# What the exercise asks
Repeat the records word for word, excluding any picture.

# Excerpted records

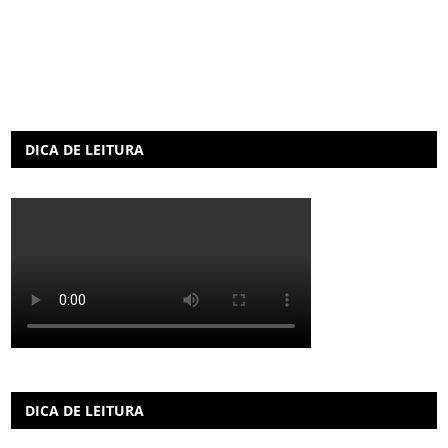
DICA DE LEITURA
DICA DE LEITURA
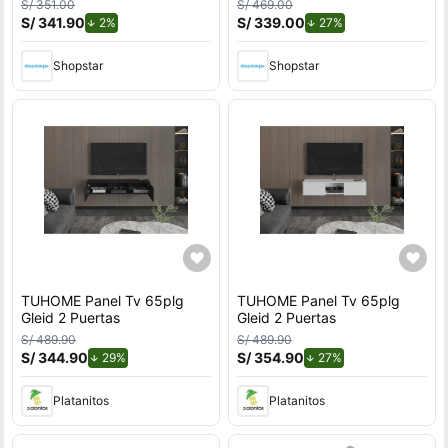
S/ 351.00
S/ 469.00
S/ 341.90
de descuento.
S/ 339.00
de descuento.
2%
27%
Shopstar
Shopstar
TUHOME Panel Tv 65plg
TUHOME Panel Tv 65plg
Gleid 2 Puertas
Gleid 2 Puertas
S/ 489.90
S/ 489.90
S/ 344.90
de descuento.
S/ 354.90
de descuento.
29%
27%
Platanitos
Platanitos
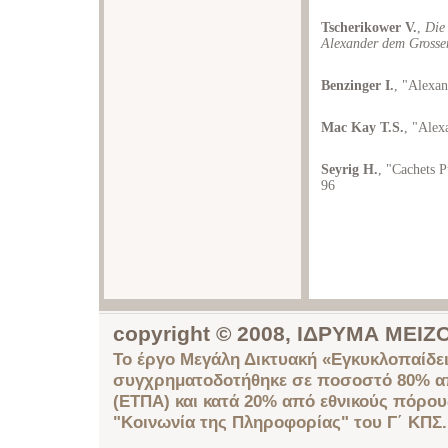
Tscherikower V.
,
Die
Alexander dem Grossen
Benzinger I.
, "Alexan
Mac Kay T.S.
, "Alex
Seyrig H.
, "Cachets P
96
copyright © 2008, ΙΔΡΥΜΑ ΜΕ
Το έργο Μεγάλη Δικτυακή «Εγκυκλοπαίδει
συγχρηματοδοτήθηκε σε ποσοστό 80% απ
(ΕΤΠΑ) και κατά 20% από εθνικούς πόρο
"Κοινωνία της Πληροφορίας" του Γ΄ ΚΠΣ.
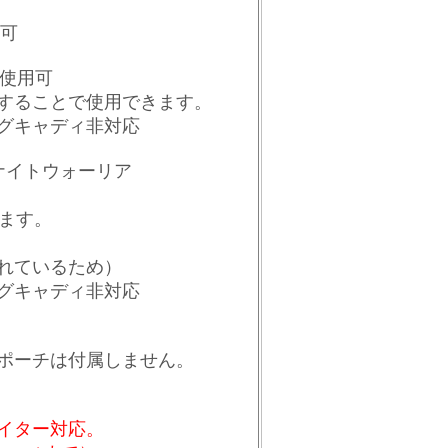
用可
3 使用可
着することで使用できます。
グキャディ非対応
ナイトウォーリア
ます。
れているため）
グキャディ非対応
』
ポーチは付属しません。
イター対応。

# Response to the exercise
DICA DE LEITURA
DICA DE LEITURA
S/ 351.00
S/ 469.00
S/ 341.90
de descuento.
S/ 339.00
de descuento.
2%
27%
Shopstar
Shopstar
TUHOME Panel Tv 65plg
TUHOME Panel Tv 65plg
Gleid 2 Puertas
Gleid 2 Puertas
S/ 489.90
S/ 489.90
S/ 344.90
de descuento.
S/ 354.90
de descuento.
29%
27%
Platanitos
Platanitos
Tscherikower V.
,
Die
Alexander dem Grossen
Benzinger I.
, "Alexan
Mac Kay T.S.
, "Alex
Seyrig H.
, "Cachets P
96
copyright © 2008, ΙΔΡΥΜΑ ΜΕ
Το έργο Μεγάλη Δικτυακή «Εγκυκλοπαίδει
συγχρηματοδοτήθηκε σε ποσοστό 80% απ
(ΕΤΠΑ) και κατά 20% από εθνικούς πόρο
"Κοινωνία της Πληροφορίας" του Γ΄ ΚΠΣ.
用可
3 使用可
着することで使用できます。
グキャディ非対応
ナイトウォーリア
ます。
れているため）
グキャディ非対応
』
ポーチは付属しません。
イター対応。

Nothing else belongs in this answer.